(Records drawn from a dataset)
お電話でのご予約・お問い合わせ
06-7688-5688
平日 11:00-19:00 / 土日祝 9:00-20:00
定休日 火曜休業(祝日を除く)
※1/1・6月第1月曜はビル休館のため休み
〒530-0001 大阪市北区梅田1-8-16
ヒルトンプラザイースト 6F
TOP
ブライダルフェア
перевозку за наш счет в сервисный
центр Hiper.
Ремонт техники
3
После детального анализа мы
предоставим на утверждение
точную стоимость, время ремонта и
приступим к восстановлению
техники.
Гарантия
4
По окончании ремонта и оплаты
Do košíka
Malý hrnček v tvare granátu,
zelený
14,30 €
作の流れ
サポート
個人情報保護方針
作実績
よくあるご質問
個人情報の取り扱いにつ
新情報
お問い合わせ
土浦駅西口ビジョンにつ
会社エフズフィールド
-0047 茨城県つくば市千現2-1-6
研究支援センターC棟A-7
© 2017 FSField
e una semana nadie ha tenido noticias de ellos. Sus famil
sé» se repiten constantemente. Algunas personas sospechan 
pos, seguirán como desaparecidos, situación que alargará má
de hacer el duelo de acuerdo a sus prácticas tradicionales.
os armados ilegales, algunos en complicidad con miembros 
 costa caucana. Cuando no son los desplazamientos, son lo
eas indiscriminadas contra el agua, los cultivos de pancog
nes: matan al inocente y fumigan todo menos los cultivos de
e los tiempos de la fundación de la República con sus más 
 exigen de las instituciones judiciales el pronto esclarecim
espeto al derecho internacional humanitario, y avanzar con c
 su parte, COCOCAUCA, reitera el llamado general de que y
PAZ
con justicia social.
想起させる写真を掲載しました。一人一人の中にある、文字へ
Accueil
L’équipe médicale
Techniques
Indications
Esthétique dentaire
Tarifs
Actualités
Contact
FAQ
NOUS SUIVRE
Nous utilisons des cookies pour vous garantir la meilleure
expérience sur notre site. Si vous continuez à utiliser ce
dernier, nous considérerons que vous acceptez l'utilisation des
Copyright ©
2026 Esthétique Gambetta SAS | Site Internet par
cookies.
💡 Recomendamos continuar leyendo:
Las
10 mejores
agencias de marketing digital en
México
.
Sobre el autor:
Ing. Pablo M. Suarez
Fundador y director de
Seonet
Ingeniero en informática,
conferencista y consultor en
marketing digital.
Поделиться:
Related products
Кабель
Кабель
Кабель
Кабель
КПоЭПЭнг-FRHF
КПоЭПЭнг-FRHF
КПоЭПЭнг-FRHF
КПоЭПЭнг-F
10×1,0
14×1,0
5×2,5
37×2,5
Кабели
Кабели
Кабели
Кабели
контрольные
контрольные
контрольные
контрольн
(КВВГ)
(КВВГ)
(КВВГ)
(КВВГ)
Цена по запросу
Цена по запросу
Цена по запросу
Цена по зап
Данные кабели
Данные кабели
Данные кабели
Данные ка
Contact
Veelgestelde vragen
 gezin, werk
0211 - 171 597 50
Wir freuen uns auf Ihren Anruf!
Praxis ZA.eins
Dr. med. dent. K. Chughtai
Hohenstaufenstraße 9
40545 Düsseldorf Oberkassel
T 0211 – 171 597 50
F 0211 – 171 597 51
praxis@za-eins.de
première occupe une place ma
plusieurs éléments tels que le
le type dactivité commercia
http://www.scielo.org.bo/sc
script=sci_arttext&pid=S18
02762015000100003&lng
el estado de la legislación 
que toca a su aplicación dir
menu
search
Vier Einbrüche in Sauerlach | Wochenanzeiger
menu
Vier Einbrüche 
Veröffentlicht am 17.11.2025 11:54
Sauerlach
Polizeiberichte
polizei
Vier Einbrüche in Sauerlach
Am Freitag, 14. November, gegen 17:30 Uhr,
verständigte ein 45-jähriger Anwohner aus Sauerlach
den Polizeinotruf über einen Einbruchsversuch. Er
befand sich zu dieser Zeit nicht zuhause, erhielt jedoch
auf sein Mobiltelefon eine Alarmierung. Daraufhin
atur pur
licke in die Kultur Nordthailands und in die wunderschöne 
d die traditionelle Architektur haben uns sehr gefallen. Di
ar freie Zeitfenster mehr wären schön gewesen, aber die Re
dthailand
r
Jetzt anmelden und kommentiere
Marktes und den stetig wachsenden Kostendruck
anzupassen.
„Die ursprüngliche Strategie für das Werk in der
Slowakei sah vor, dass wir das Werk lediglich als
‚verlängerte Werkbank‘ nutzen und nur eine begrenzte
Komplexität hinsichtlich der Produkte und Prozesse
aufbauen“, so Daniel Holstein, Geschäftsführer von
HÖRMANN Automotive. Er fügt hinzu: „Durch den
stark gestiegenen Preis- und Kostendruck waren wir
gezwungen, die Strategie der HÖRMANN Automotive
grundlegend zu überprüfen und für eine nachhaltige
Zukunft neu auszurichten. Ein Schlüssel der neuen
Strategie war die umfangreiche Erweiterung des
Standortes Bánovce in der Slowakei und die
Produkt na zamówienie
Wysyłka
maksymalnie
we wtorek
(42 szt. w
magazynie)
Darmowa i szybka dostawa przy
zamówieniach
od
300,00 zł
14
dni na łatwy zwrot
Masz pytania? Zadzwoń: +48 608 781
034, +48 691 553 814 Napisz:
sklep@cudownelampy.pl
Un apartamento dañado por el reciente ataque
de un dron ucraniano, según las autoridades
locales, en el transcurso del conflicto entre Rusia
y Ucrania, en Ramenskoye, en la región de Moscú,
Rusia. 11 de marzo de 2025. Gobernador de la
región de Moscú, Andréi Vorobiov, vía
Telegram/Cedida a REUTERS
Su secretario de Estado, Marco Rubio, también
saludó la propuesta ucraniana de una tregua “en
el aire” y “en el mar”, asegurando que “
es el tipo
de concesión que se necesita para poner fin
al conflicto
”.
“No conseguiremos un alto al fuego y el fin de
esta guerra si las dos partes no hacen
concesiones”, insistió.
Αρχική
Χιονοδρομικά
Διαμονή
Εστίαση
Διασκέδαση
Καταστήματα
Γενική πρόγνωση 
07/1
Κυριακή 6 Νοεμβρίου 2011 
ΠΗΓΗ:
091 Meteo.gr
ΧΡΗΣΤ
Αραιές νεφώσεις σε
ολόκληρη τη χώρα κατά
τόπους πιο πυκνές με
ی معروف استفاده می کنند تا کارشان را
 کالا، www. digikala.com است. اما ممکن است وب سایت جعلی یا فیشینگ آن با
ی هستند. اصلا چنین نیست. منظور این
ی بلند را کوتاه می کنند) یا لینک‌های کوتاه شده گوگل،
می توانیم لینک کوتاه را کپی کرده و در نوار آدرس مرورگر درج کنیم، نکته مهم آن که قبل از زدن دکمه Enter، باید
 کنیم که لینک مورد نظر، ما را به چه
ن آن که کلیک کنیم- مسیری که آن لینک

> _WHAT IS EXPECTED_
Wherever the word "digital" appears in the records above, copy that line.

> _RESULT OF THIS TASK_
agencias de marketing digital en
marketing digital.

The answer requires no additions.